OpenAI's shift to TPU: What does it mean for Google, NVIDIA, and Amazon?

Morgan Stanley stated that for Google, this is an important endorsement of its AI infrastructure capabilities by OpenAI, which will drive growth in Google Cloud business and consolidate its leading position in the ASIC ecosystem; for NVIDIA, although facing challenges of capacity constraints, it will still maintain its dominance in the GPU market; for Amazon, the absence of AWS from the OpenAI partner list may expose issues related to its capacity limitations and the competitiveness of its Trainium chips
OpenAI shifts to Google TPU chips, an important turning point in the AI infrastructure landscape.
According to news from the Chasing Wind Trading Desk, Morgan Stanley stated in a report on June 30 that for Google, this is an important endorsement of OpenAI's AI infrastructure capabilities, which will drive growth in Google Cloud's business and consolidate its leading position in the ASIC ecosystem.
For NVIDIA, although facing capacity constraint challenges, it will still maintain its dominant position in the GPU market. For Amazon, the absence of AWS from OpenAI's partner list may expose its capacity limitations and insufficient competitiveness of Trainium chips.

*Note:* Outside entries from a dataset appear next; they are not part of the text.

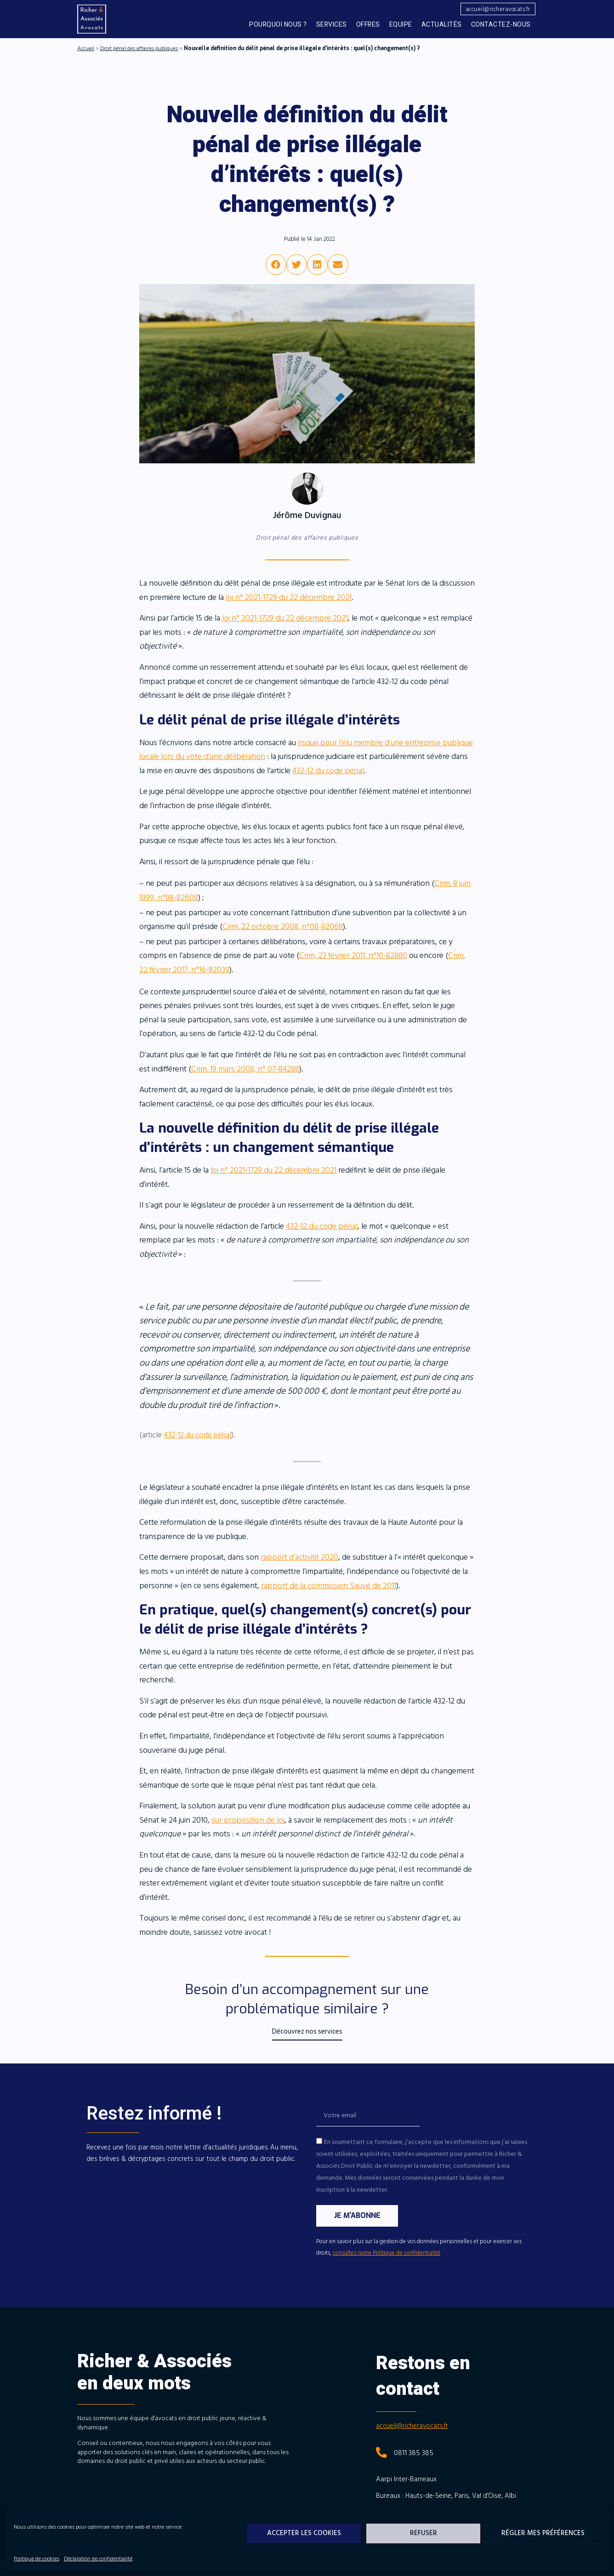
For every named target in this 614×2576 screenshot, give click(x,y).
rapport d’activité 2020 (299, 1557)
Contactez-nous (501, 24)
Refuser (423, 2533)
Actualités (441, 24)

OpenAI's first large-scale adoption of non-NVIDIA chips
Wallstreetcn previously reported that OpenAI has recently begun renting Google’s TPU chips to provide computing power support for products like ChatGPT. This is the company's first large-scale use of non-NVIDIA chips. This collaboration arrangement allows OpenAI to reduce its dependence on Microsoft's data centers while providing Google’s TPU with an opportunity to challenge NVIDIA's GPU market dominance. OpenAI hopes to lower inference computing costs through the TPU chips rented from Google Cloud.

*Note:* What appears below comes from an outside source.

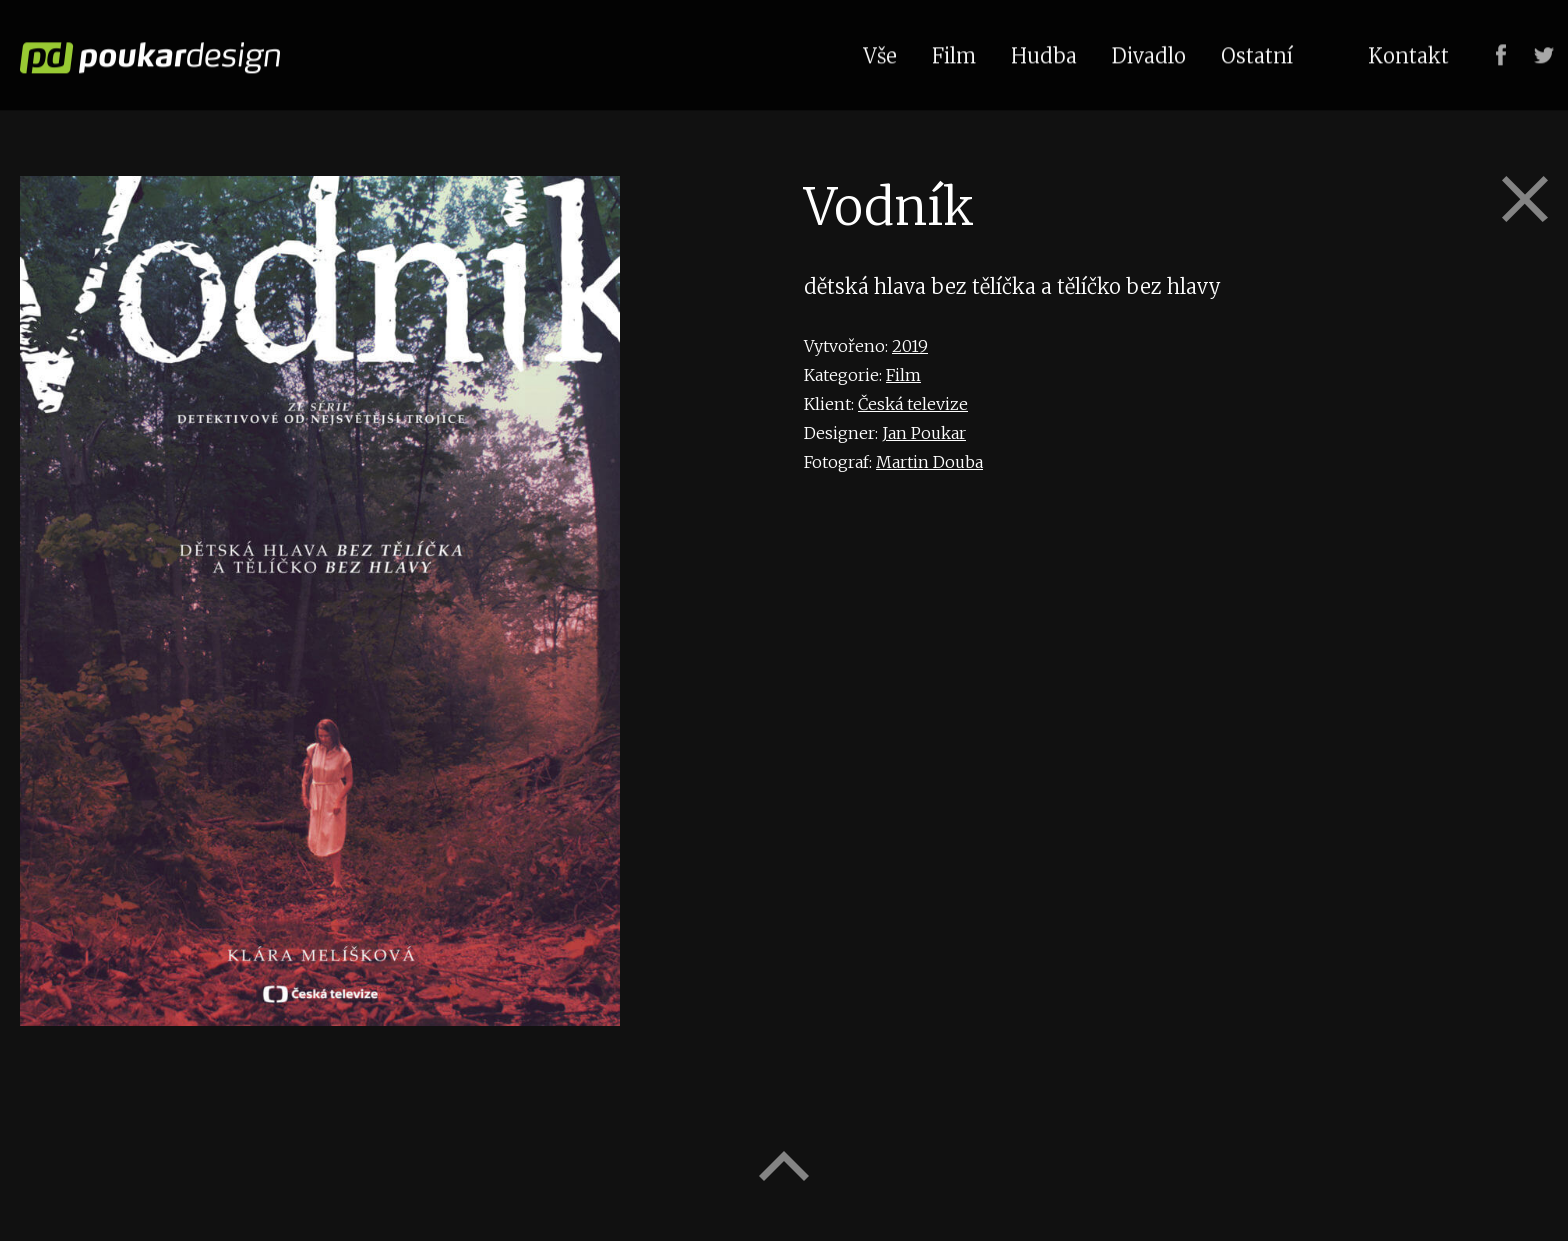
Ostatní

Morgan Stanley believes that OpenAI is currently the most important TPU customer (other customers include Apple, Safe Superintelligence, and Cohere), and this agreement is a significant recognition of Google’s AI infrastructure capabilities. Google’s TPU technology has been developed for ten years, with the first TPU released in 2015.
Analysts believe this collaboration brings two major positive impacts for Google: First, it could become a driving factor for accelerated growth in Google Cloud revenue, which has not yet been reflected in GOOGL's stock price; second, it reflects Google’s confidence in its position in the search field.
Morgan Stanley's chip model shows that spending on NVIDIA GPUs is expected to reach $243 billion and $258 billion in 2027 and 2028, respectively, while spending on TPUs will only be about $21 billion and $24 billion (most of which is used internally by Google).
This indicates that there is a significant opportunity for Google in terms of market share shift or TAM expansion. If OpenAI drives more customers to migrate, Google Cloud's Compute TAM is expected to be rapidly revised upwards.
It is worth noting that although OpenAI cannot access the most advanced versions, it still chooses to use TPUs, further proving Google’s leading position in the broader ASIC ecosystem. As developers become more familiar with TPUs, further adoption of TPUs by companies outside of Google may become an additional growth driver for Google Cloud's business.
NVIDIA's capacity constraints become a key factor
From NVIDIA's perspective, Morgan Stanley emphasizes that the company continues to make progress in its business with Google. NVIDIA's revenue from Google customers is expected to grow more than threefold this year, reaching over $20 billion, surpassing the growth rate of ASICs, with processor share increasing to nearly 65% However, NVIDIA is currently sold out, especially for rack-level products.
Morgan Stanley believes that the strong demand for alternative architectures is at least partially driven by a shortage of inference that needs urgent resolution, rather than a shift in competitive dynamics. Nevertheless, this itself reflects a significant differentiation advantage for Google relative to its peers.
Amazon AWS Faces Competitive Pressure
Notably, OpenAI will now run AI workloads on most major cloud service providers, including Google Cloud, Azure, Oracle, and CoreWeave, while Amazon AWS is noticeably absent.
Morgan Stanley's analysis suggests that while the exact reason for OpenAI not reaching an agreement with AWS is unclear, it may reflect that Amazon still has greater capacity constraints than expected, unable to meet OpenAI's demands. More importantly, this has a negative impact on AWS's Trainium custom silicon chips, particularly given that OpenAI chose to use the previous generation TPU instead of Trainium.
This dynamic is expected to keep investors highly focused on AWS's growth and the anticipated acceleration in growth for the second half of the year.